When dealing with large amounts of energy like those required by a country each year, extensive quantities of fission events are necessary. As calculated, providing 1.4 × 10\(^{19}\) J of energy annually would require about 4.37 × 10\(^{29}\) fission reactions. This energy can then be used to produce electricity for millions of homes.

Avogadro's number

Avogadro's number is a fundamental constant in chemistry and physics, often used to calculate the number of atoms or molecules in a given amount of substance. It is defined as 6.022 × 10\(^{23}\) entities per mole. This number allows us to connect the microscopic world of atoms and molecules to the macroscopic world.
In nuclear fission calculations, Avogadro's number helps determine the mass of uranium-235 needed for a specific number of fission events. For instance, knowing how many fission reactions are required, we can use this constant to calculate how much uranium-235 is needed, ensuring a seamless link between atomic-scale reactions and large-scale energy production.
This is vital for understanding how much material we need on a practical level, such as in the mining and enrichment of uranium for nuclear fuel production.

molar mass

Molar mass is the mass of one mole of a substance, usually expressed in grams per mole (g/mol). For uranium-235, its molar mass is approximately 235 g/mol.
This concept is crucial in nuclear calculations as it allows us to convert between mole-based quantities and mass-based quantities, which are more practical for large-scale operations.
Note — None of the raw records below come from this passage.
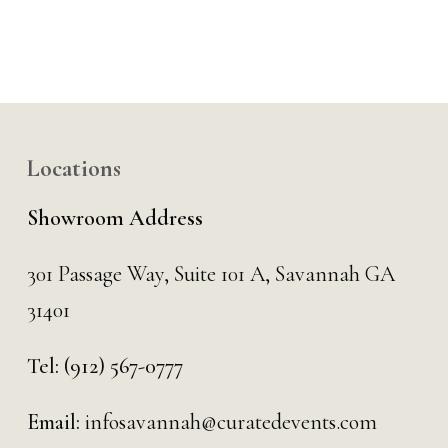
Locations
Showroom Address
301 Passage Way,
Suite 101 A,
Savannah GA
31401
Tel:
(912) 567-0777
Email:
infosavannah@curatedevents.com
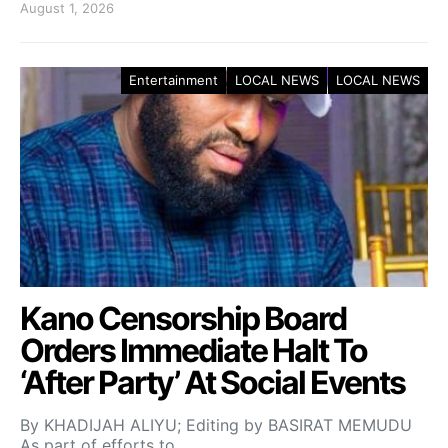
August 1, 2026
Entertainment
LOCAL NEWS
LOCAL NEWS
Kano Censorship Board
Orders Immediate Halt To
‘After Party’ At Social Events
By KHADIJAH ALIYU; Editing by BASIRAT MEMUDU
As part of efforts to…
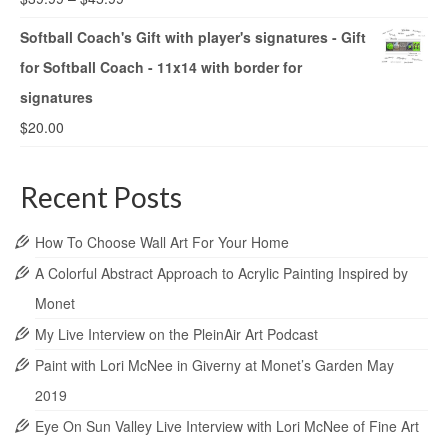
Softball Coach's Gift with player's signatures - Gift
for Softball Coach - 11x14 with border for
signatures
$
20.00
Recent Posts
How To Choose Wall Art For Your Home
A Colorful Abstract Approach to Acrylic Painting Inspired by
Monet
My Live Interview on the PleinAir Art Podcast
Paint with Lori McNee in Giverny at Monet’s Garden May
2019
Eye On Sun Valley Live Interview with Lori McNee of Fine Art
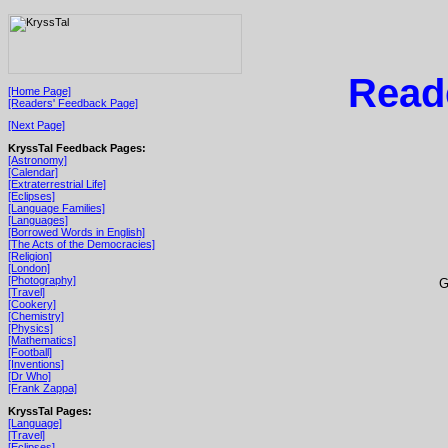
Read
[Home Page]
[Readers' Feedback Page]
[Next Page]
KryssTal Feedback Pages:
[Astronomy]
[Calendar]
[Extraterrestrial Life]
[Eclipses]
[Language Families]
[Languages]
[Borrowed Words in English]
[The Acts of the Democracies]
[Religion]
[London]
[Photography]
G
[Travel]
[Cookery]
[Chemistry]
[Physics]
[Mathematics]
[Football]
[Inventions]
[Dr Who]
[Frank Zappa]
KryssTal Pages:
[Language]
[Travel]
[Eclipses]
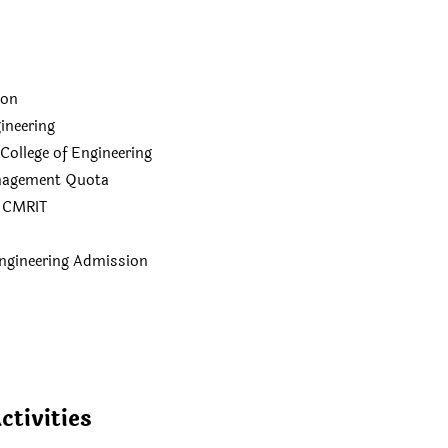
ion
ineering
llege of Engineering
nagement Quota
n CMRIT
ngineering Admission
ctivities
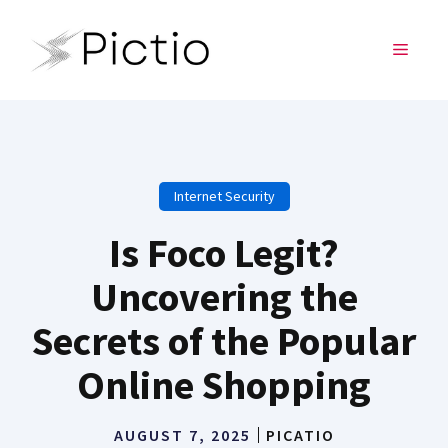
Skip
to
MENU
content
Internet Security
Is Foco Legit?
Uncovering the
Secrets of the Popular
Online Shopping
AUGUST 7, 2025
PICATIO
By knowing the molar mass of uranium-235, we can determine how many grams or kilograms are needed to sustain a given number of fission reactions.
In solving the exercise, calculating the total mass of uranium-235 utilized required knowing that one mole contains approximately 235 grams. Using the number of fissions needed annually, we converted this to gram mass, finally resulting in the calculation of uranium required per year. Molar mass thus bridges the gap between chemical quantities and real-world mass units.